> **Supplied records**

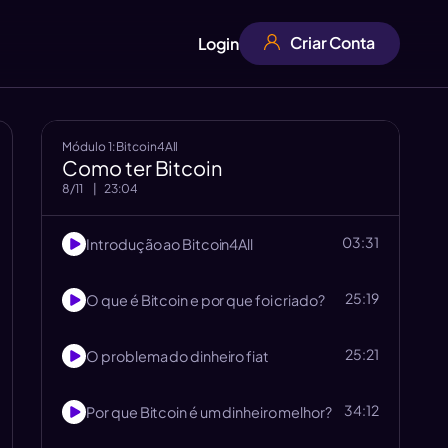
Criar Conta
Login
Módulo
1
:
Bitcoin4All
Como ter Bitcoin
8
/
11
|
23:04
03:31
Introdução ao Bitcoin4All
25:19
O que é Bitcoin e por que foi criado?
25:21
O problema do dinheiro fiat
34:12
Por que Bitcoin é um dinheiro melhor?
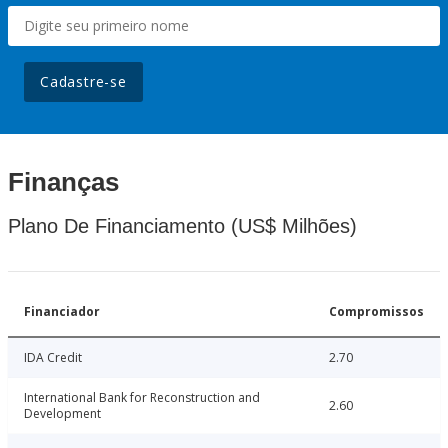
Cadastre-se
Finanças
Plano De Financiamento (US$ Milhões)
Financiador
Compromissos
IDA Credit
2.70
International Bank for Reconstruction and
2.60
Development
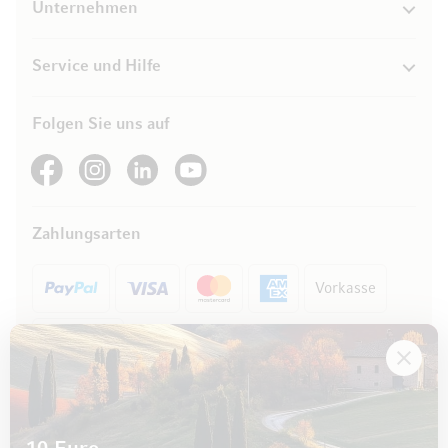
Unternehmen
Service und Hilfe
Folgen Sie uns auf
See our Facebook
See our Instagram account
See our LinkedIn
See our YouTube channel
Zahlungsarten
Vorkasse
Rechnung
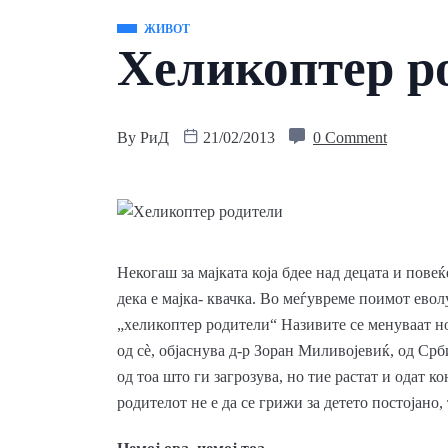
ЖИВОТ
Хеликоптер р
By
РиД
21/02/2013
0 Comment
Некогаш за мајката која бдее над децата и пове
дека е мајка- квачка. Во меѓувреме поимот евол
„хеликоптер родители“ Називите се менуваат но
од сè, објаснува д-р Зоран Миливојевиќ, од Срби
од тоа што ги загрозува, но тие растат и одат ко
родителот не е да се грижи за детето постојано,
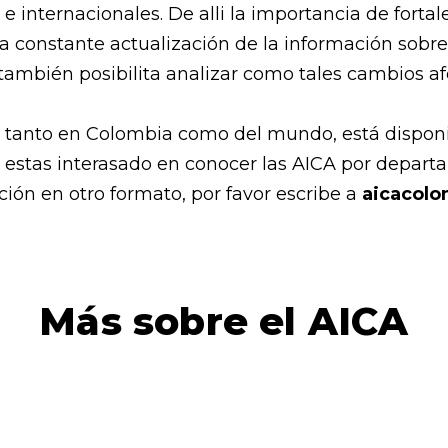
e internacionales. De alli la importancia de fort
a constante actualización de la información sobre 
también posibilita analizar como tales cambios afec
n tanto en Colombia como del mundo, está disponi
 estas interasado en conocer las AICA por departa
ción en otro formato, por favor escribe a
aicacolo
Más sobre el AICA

> **Description of the task**
Copy out the records exactly; the pictures stay behind.

> **Reply to the task**
Criar Conta
Login
Módulo
1
:
Bitcoin4All
Como ter Bitcoin
8
/
11
|
23:04
03:31
Introdução ao Bitcoin4All
25:19
O que é Bitcoin e por que foi criado?
25:21
O problema do dinheiro fiat
34:12
Por que Bitcoin é um dinheiro melhor?
Cadastre-se
Finanças
Plano De Financiamento (US$ Milhões)
Financiador
Compromissos
IDA Credit
2.70
International Bank for Reconstruction and
2.60
Development
Unternehmen
Service und Hilfe
Folgen Sie uns auf
See our Facebook
See our Instagram account
See our LinkedIn
See our YouTube channel
Zahlungsarten
Vorkasse
Rechnung
ЖИВОТ
Хеликоптер р
By
РиД
21/02/2013
0 Comment
Некогаш за мајката која бдее над децата и пове
дека е мајка- квачка. Во меѓувреме поимот евол
„хеликоптер родители“ Називите се менуваат но
од сè, објаснува д-р Зоран Миливојевиќ, од Срби
од тоа што ги загрозува, но тие растат и одат ко
родителот не е да се грижи за детето постојано,
e internacionales. De alli la importancia de fort
a constante actualización de la información sobre 
también posibilita analizar como tales cambios afec
n tanto en Colombia como del mundo, está disponi
 estas interasado en conocer las AICA por departa
ción en otro formato, por favor escribe a
aicacolo
Más sobre el AICA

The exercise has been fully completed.